Last month, Harvey Weinstein reached a $25 million settlement with 30 women who had accused him of sexual misconduct. At the time, The New York Times reported that the settlement “would not require the Hollywood producer to admit wrongdoing or pay anything to his accusers himself.”
Some may have seen that news and thought that it let Weinstein off a little too easy, considering the things he’s been accused of. As it turns out, several of Weinstein’s accusers have opted out of the settlement — the latest of whom, Dominique Huett, talked with The Guardian about her decision.
Huett’s account of her interactions with Weinstein is a harrowing one. She’s the fourth of his accusers to seek accountability in ways other than the settlement.

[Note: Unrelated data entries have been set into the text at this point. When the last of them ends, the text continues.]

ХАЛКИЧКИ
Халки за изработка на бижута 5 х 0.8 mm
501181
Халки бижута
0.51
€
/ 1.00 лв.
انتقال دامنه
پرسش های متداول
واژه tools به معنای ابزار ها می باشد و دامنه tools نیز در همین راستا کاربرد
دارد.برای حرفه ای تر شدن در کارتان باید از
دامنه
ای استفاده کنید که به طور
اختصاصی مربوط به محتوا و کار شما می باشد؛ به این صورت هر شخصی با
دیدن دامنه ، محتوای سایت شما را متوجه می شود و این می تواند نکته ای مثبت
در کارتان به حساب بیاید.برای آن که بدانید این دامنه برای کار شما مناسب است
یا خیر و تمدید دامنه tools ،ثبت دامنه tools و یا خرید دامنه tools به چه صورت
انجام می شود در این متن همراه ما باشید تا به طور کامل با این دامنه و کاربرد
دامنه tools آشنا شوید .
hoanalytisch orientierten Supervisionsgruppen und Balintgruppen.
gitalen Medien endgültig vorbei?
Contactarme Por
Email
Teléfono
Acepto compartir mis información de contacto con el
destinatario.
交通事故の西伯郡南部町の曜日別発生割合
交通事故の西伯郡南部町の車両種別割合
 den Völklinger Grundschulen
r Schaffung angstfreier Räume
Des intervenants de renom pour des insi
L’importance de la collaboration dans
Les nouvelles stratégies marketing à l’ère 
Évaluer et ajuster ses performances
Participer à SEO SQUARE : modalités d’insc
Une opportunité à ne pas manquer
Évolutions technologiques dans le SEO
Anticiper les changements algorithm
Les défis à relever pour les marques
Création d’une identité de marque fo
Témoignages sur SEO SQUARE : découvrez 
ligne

“Originally I thought it was the best option for everyone,” she told The Guardian, “but after finding out more details, I think that opting out is the best way to get a better deal for me and for everyone.”
From reading Lucy Osborne’s articles on the subject at The Guardian, it’s not hard to see where Huett is coming from. Among other things, Osborne reported in late December that the settlement is part of a larger deal settling the debts of the Weinstein Company. And while approximately $25 million will go to those who accused Weinstein of misconduct, another $12 million would cover “legal costs for Weinstein and his board.”
Huett’s phrasing of that split is eminently logical. “I feel the settlement amount is not very fair for all victims and the way it is structured really benefits the defendants a lot more than us,” she told The Guardian. Looking at that math, it’s not hard to see why.